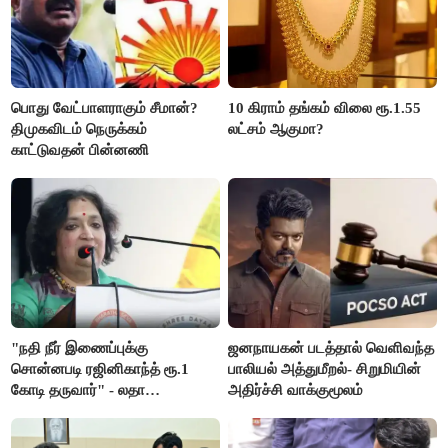
பொது வேட்பாளராகும் சீமான்?
10 கிராம் தங்கம் விலை ரூ.1.55
திமுகவிடம் நெருக்கம்
லட்சம் ஆகுமா?
காட்டுவதன் பின்னணி
"நதி நீர் இணைப்புக்கு
ஜனநாயகன் படத்தால் வெளிவந்த
சொன்னபடி ரஜினிகாந்த் ரூ.1
பாலியல் அத்துமீறல்- சிறுமியின்
கோடி தருவார்" - லதா
அதிர்ச்சி வாக்குமூலம்
ரஜினிகாந்த்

# ABOUT THIS EXERCISE
Return, with nothing added or dropped, the line containing "சொன்னபடி ரஜினிகாந்த் ரூ.1" and every line after it to the end of the listing above.

# TASK RESPONSE
சொன்னபடி ரஜினிகாந்த் ரூ.1
பாலியல் அத்துமீறல்- சிறுமியின்
கோடி தருவார்" - லதா
அதிர்ச்சி வாக்குமூலம்
ரஜினிகாந்த்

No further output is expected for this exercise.